::: DATASET ENTRIES :::

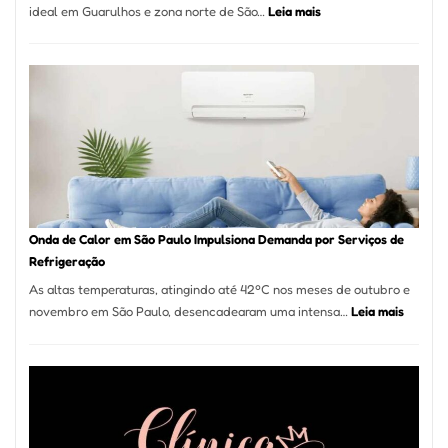
:
ideal em Guarulhos e zona norte de São…
Leia mais
Montador
de
Móveis
em
Guarulhos
e
Marido
de
Aluguel
Onda de Calor em São Paulo Impulsiona Demanda por Serviços de
Refrigeração
As altas temperaturas, atingindo até 42ºC nos meses de outubro e
:
novembro em São Paulo, desencadearam uma intensa…
Leia mais
Onda
de
Calor
em
São
Paulo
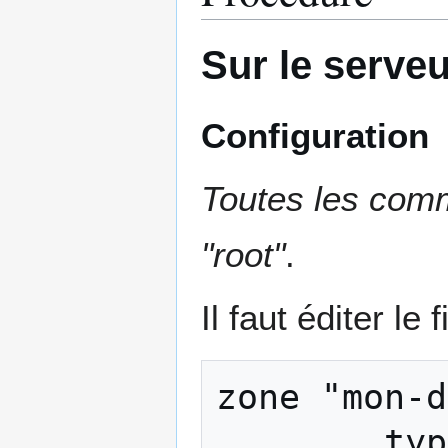
Sur le serveu
Configuration
Toutes les com
"root"
.
Il faut éditer le
zone "mon-d
        type master;
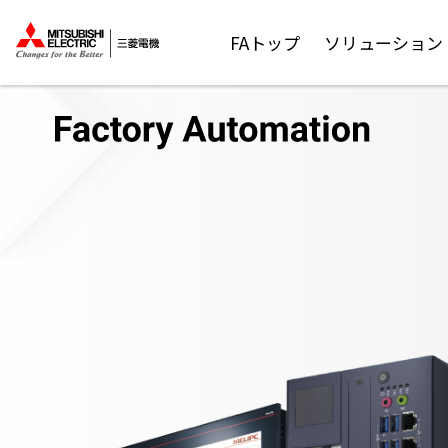
FAトップ
ソリューション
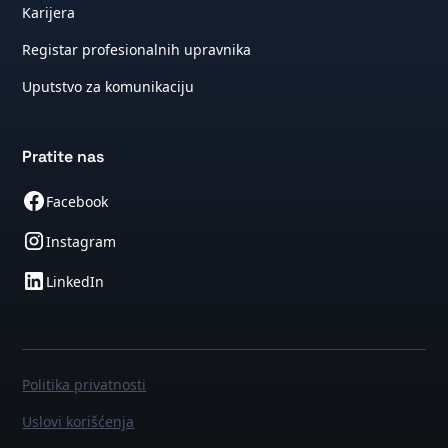
Karijera
Registar profesionalnih upravnika
Uputstvo za komunikaciju
Pratite nas
Facebook
Instagram
LinkedIn
Politika privatnosti
Uslovi korišćenja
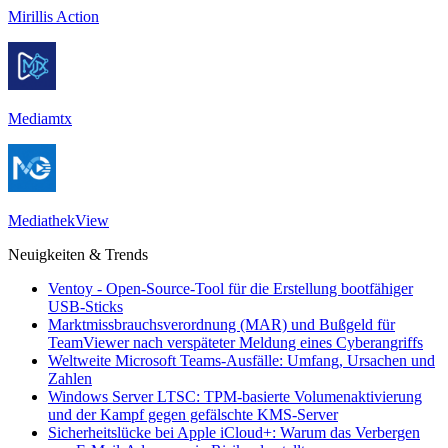
Mirillis Action
Mediamtx
MediathekView
Neuigkeiten & Trends
Ventoy - Open-Source-Tool für die Erstellung bootfähiger
USB-Sticks
Marktmissbrauchsverordnung (MAR) und Bußgeld für
TeamViewer nach verspäteter Meldung eines Cyberangriffs
Weltweite Microsoft Teams-Ausfälle: Umfang, Ursachen und
Zahlen
Windows Server LTSC: TPM-basierte Volumenaktivierung
und der Kampf gegen gefälschte KMS-Server
Sicherheitslücke bei Apple iCloud+: Warum das Verbergen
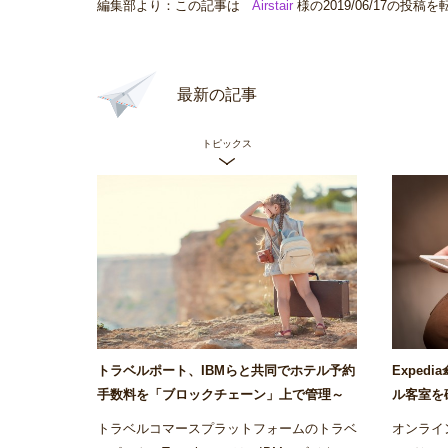
編集部より：この記事は
Airstair
様の2019/06/17の投
最新の記事
トピックス
トラベルポート、IBMらと共同でホテル予約
Exped
手数料を「ブロックチェーン」上で管理～
ル客室を
Airstair
の運用をバ
トラベルコマースプラットフォームのトラベ
オンライン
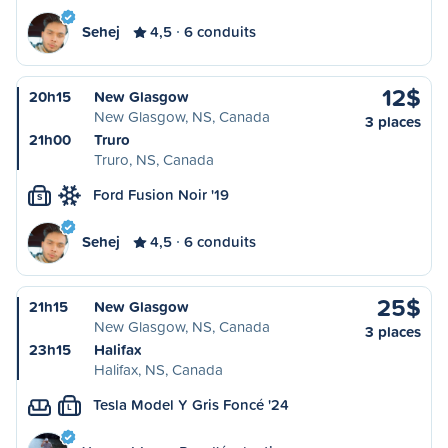
Sehej
4,5
6 conduits
12$
20h15
New Glasgow
New Glasgow, NS, Canada
3 places
21h00
Truro
Truro, NS, Canada
Ford Fusion Noir '19
S
Sehej
4,5
6 conduits
25$
21h15
New Glasgow
New Glasgow, NS, Canada
3 places
23h15
Halifax
Halifax, NS, Canada
Tesla Model Y Gris Foncé '24
L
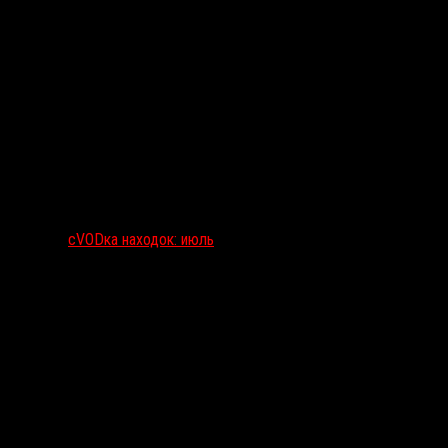
сVODка находок: июль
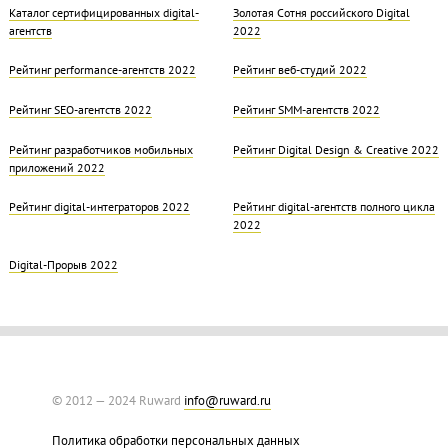
Каталог сертифицированных digital-
Золотая Cотня российского Digital
агентств
2022
Рейтинг performance-агентств 2022
Рейтинг веб-студий 2022
Рейтинг SEO-агентств 2022
Рейтинг SMM-агентств 2022
Рейтинг разработчиков мобильных
Рейтинг Digital Design & Creative 2022
приложений 2022
Рейтинг digital-интеграторов 2022
Рейтинг digital-агентств полного цикла
2022
Digital-Прорыв 2022
© 2012 — 2024 Ruward
info@ruward.ru
Политика обработки персональных данных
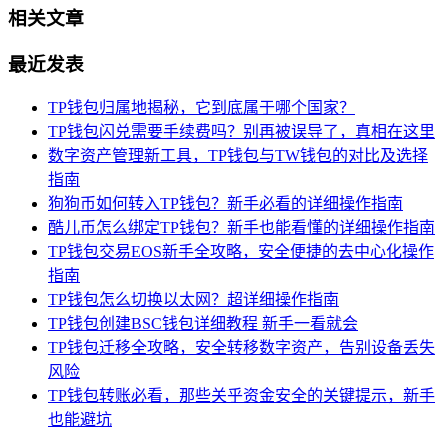
相关文章
最近发表
TP钱包归属地揭秘，它到底属于哪个国家？
TP钱包闪兑需要手续费吗？别再被误导了，真相在这里
数字资产管理新工具，TP钱包与TW钱包的对比及选择
指南
狗狗币如何转入TP钱包？新手必看的详细操作指南
酷儿币怎么绑定TP钱包？新手也能看懂的详细操作指南
TP钱包交易EOS新手全攻略，安全便捷的去中心化操作
指南
TP钱包怎么切换以太网？超详细操作指南
TP钱包创建BSC钱包详细教程 新手一看就会
TP钱包迁移全攻略，安全转移数字资产，告别设备丢失
风险
TP钱包转账必看，那些关乎资金安全的关键提示，新手
也能避坑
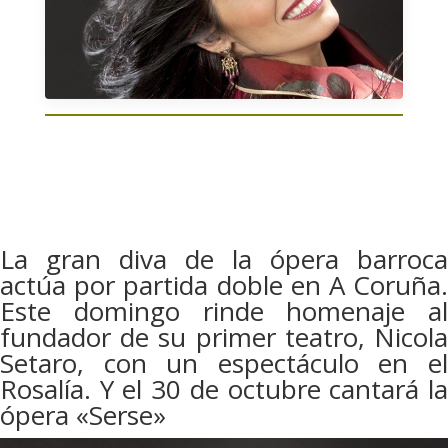
La gran diva de la ópera barroca
actúa por partida doble en A Coruña.
Este domingo rinde homenaje al
fundador de su primer teatro, Nicola
Setaro, con un espectáculo en el
Rosalía. Y el 30 de octubre cantará la
ópera «Serse»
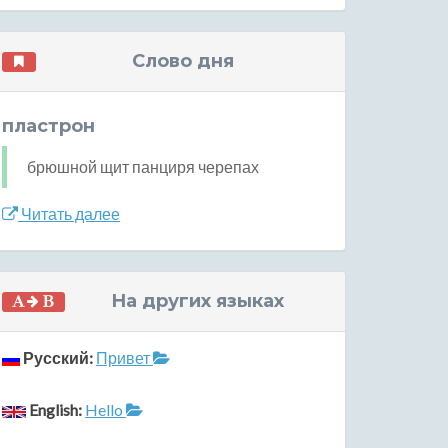
Слово дня
пластрон
брюшной щит панциря черепах
Читать далее
На других языках
Русский:
Привет
English:
Hello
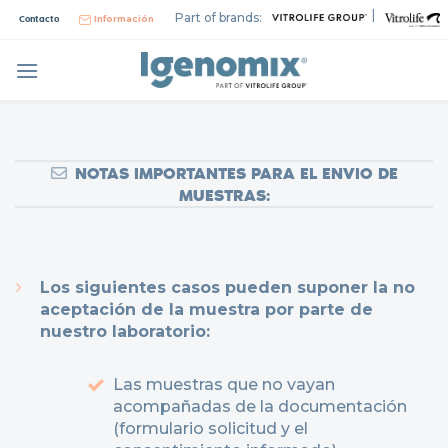
Skip
|
Part of brands:
Contacto
Información
to
content
NOTAS IMPORTANTES PARA EL ENVIO DE
MUESTRAS:
Los siguientes casos pueden suponer la no
aceptación de la muestra por parte de
nuestro laboratorio:
Las muestras que no vayan
acompañadas de la documentación
(formulario solicitud y el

:::

### PROBLEM TO WORK ON:
The expected result is every record above, word for word, with no pictures in it.

### ANSWER FOR THE TASK:
:
ideal em Guarulhos e zona norte de São…
Leia mais
Montador
de
Móveis
em
Guarulhos
e
Marido
de
Aluguel
Onda de Calor em São Paulo Impulsiona Demanda por Serviços de
Refrigeração
As altas temperaturas, atingindo até 42ºC nos meses de outubro e
:
novembro em São Paulo, desencadearam uma intensa…
Leia mais
Onda
de
Calor
em
São
Paulo
Sur le serveu
Configuration
Toutes les com
"root"
.
Il faut éditer le
zone "mon-d
        type master;
FAトップ
ソリューション
Karijera
Registar profesionalnih upravnika
Uputstvo za komunikaciju
Pratite nas
Facebook
Instagram
LinkedIn
Politika privatnosti
Uslovi korišćenja
Mirillis Action
Mediamtx
MediathekView
Neuigkeiten & Trends
Ventoy - Open-Source-Tool für die Erstellung bootfähiger
USB-Sticks
Marktmissbrauchsverordnung (MAR) und Bußgeld für
TeamViewer nach verspäteter Meldung eines Cyberangriffs
Weltweite Microsoft Teams-Ausfälle: Umfang, Ursachen und
Zahlen
Windows Server LTSC: TPM-basierte Volumenaktivierung
und der Kampf gegen gefälschte KMS-Server
Sicherheitslücke bei Apple iCloud+: Warum das Verbergen
編集部より：この記事は
Airstair
様の2019/06/17の投
最新の記事
トピックス
トラベルポート、IBMらと共同でホテル予約
Exped
手数料を「ブロックチェーン」上で管理～
ル客室を
Airstair
の運用をバ
トラベルコマースプラットフォームのトラベ
オンライン
Sehej
4,5
6 conduits
12$
20h15
New Glasgow
New Glasgow, NS, Canada
3 places
21h00
Truro
Truro, NS, Canada
Ford Fusion Noir '19
S
Sehej
4,5
6 conduits
25$
21h15
New Glasgow
New Glasgow, NS, Canada
3 places
23h15
Halifax
Halifax, NS, Canada
Tesla Model Y Gris Foncé '24
L
сVODка находок: июль
Каталог сертифицированных digital-
Золотая Cотня российского Digital
агентств
2022
Рейтинг performance-агентств 2022
Рейтинг веб-студий 2022
Рейтинг SEO-агентств 2022
Рейтинг SMM-агентств 2022
Рейтинг разработчиков мобильных
Рейтинг Digital Design & Creative 2022
приложений 2022
Рейтинг digital-интеграторов 2022
Рейтинг digital-агентств полного цикла
2022
Digital-Прорыв 2022
© 2012 — 2024 Ruward
info@ruward.ru
Политика обработки персональных данных
相关文章
最近发表
TP钱包归属地揭秘，它到底属于哪个国家？
TP钱包闪兑需要手续费吗？别再被误导了，真相在这里
数字资产管理新工具，TP钱包与TW钱包的对比及选择
指南
狗狗币如何转入TP钱包？新手必看的详细操作指南
酷儿币怎么绑定TP钱包？新手也能看懂的详细操作指南
TP钱包交易EOS新手全攻略，安全便捷的去中心化操作
指南
TP钱包怎么切换以太网？超详细操作指南
TP钱包创建BSC钱包详细教程 新手一看就会
TP钱包迁移全攻略，安全转移数字资产，告别设备丢失
风险
TP钱包转账必看，那些关乎资金安全的关键提示，新手
也能避坑
La gran diva de la ópera barroca
actúa por partida doble en A Coruña.
Este domingo rinde homenaje al
fundador de su primer teatro, Nicola
Setaro, con un espectáculo en el
Rosalía. Y el 30 de octubre cantará la
ópera «Serse»
Слово дня
пластрон
брюшной щит панциря черепах
Читать далее
На других языках
Русский:
Привет
English:
Hello
Skip
|
Part of brands:
Contacto
Información
to
content
NOTAS IMPORTANTES PARA EL ENVIO DE
MUESTRAS:
Los siguientes casos pueden suponer la no
aceptación de la muestra por parte de
nuestro laboratorio:
Las muestras que no vayan
acompañadas de la documentación
(formulario solicitud y el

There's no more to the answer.